◆ YOUR GOAL
Among the entries below, find all lines that include "cookies" and copy them.

:::

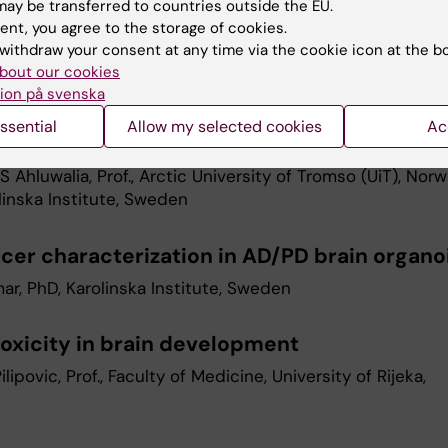
 survivors
ay be transferred to countries outside the EU.
ent, you agree to the storage of cookies.
riguez-Wallberg, Prof., Karolinska University Hospital an
withdraw your consent at any time via the cookie icon at the b
Karolinska Institute, Sweden
bout our cookies
ion på svenska
esolution and label-free imaging of 3D in v
ssential
Allow my selected cookies
Ac
s
S Ahluwalia, Prof., Arctic University of Tromso (UiT), Nor
linska Institute, Sweden
acer characterization in AD/PD brain organo
ar, PhD, Karolinska Institute, Sweden
oxicity in brain development
Pilipovic, Prof., Faculty of Medicine, University of Rijeka,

:::

◆ YOUR SOLUTION
ent, you agree to the storage of cookies.
bout our cookies
Allow my selected cookies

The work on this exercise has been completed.